Epilim (Sodium Valproate)

[WearProtection]

Hi,
I have recently been put on to Epilim (Sodium Valproate) 2 x 100mg per day, for the ever so beautiful (sarcasm), bipolar disorder. Anyhow I have noticed a reduction in my long term Tinnitus, that was caused from hearing loss. At times, it seems to be gone. The only other time it gets anywhere near as quiet for me is if I have a very very long nights sleep. Other things that affect my Tinnitus volume are caffeine and stress. I have been on and off anti depressants for 8 years and Tinnitus for 2. Hopefully this information will help someone with research.

 

[undecided]

Epilim is a typical sodium channel blocker, much like the vast majority of anti-seizure drugs (that is it's main use, treating bipolar was discovered sometime along the way).
And much like the vast majority of anti-seizure drugs, it may reduce tinnitus temporarily for some people - and actually cause tinnitus for some others. Plus, sodium valproate is an ancient drug, has a truckload of bad side effects.
One might be more inclined to use something like Oxcarbazepine, which does more or less (chemically) the same thing but has less side effects and less drug interactions (not that it's safe or anything, just a bit safer).

It's good that it's working for you though, maybe someone with the same cause/symptoms can find Epilim useful.

 

[Danny Boy]

Although the mechanism of action of valproate is not fully understood, traditionally, its anticonvulsant effect has been attributed to the blockade of voltage-dependent sodium channels and increased brain levels of gamma-aminobutyric acid (GABA). The GABAergic effect is also believed to contribute towards the anti-manic properties of valproate. In animals, sodium valproate raises cerebral and cerebellar levels of the inhibitory synaptic neurotransmitter, GABA, possibly by inhibiting GABA degradative enzymes, such as GABA transaminase, succinate-semialdehyde dehydrogenase and by inhibiting the re-uptake of GABA by neuronal cells.

Prevention of neurotransmitter-induced hyperexcitability of nerve cells, via Kv7.2 channel and AKAP5, may also contribute to its mechanism. Also, it has been shown to protect against a seizure-induced reduction in phosphatidylinositol (3,4,5)-trisphosphate (PIP3) as a potential therapeutic mechanism.

It also has histone deacetylase-inhibiting effects. The inhibition of histone deacetylase, by promoting more transcriptionally active chromatin structures, likely presents the epigenetic mechanism for regulation of many of the neuroprotective effects attributed to valproic acid. Intermediate molecules mediating these effects include VEGF, BDNF, and GDNF.

Valproic acid has been found to be an antagonist of the androgen and progesterone receptors, and hence as a non-steroidal antiandrogen and antiprogestogen, at concentrations much lower than therapeutic serum levels. In addition, the drug has been identified as a potent aromatase inhibitor, and suppresses estrogen concentrations. These actions are likely to be involved in the reproductive endocrine disturbances seen with valproic acid treatment.

Seizure-induced reduction in PIP3 levels contributes to seizure-activity and is rescued by valproic acid

 

[Vin]

Sodium Valproate For Tinnitus (Study)

In 1935 Barany serendipitously discovered the temporary relief of tinnitus after lignocaine injection of nasal turbinates. Since that time, other agents known to suppress the activity of excitable membranes have been tried, including antiarrhythmic and anti-convulsant drugs. Among such drugs, carbamazepine has the best documented efficacy in patients with a positive lignocaine test, but is generally unhelpful in unselected tinnitus populations and often discontinued due to adverse effects.
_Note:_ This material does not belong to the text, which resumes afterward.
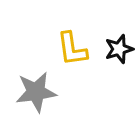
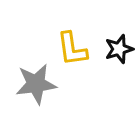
gray star: moved 8 px up
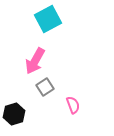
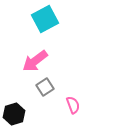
cyan square: moved 3 px left
pink arrow: rotated 24 degrees clockwise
A 53 year old man with viral cardiomyopathy developed severe (60 dB) tinnitus after bilateral temporal lobe strokes. Various treatments including masking and diazepam were unhelpful. Carbamazepine (200 mg nightly) was effective, but was withdrawn due to progressive hyponatraemia (120 mM after two weeks of therapy), followed by the rapid recurrence of tinnitus. Sodium valproate (200 mg twice daily) was also promptly effective in suppressing tinnitus, and was well tolerated until his death due to cardiac arrhythmia one month later.

In part due to its diverse aetiology, pharmacotherapy of tinnitus has met with very limited success. Uncontrolled trials in the French and Japanese literature have indicated benefit from sodium valproate in selected patients, but its use seems not to have been described in English apart from a specialist monograph. Tinnitus loudness and sensorineural pathology but not lignocaine response seem to predict response. Valproate may also differ from carbamazepine in that it seems better tolerated in an unselected tinnitus population. Controlled studies of valproate for this common, often debilitating condition seem warranted.

https://jnnp.bmj.com/content/65/5/803.1

 

[Vin]

NOTE: Much like the majority of anti-seizure drugs, Sodium Valproate may reduce tinnitus for some people but actually cause tinnitus for some others. Tinnitus is actually listed as a rare side effect of Sodium Valproate.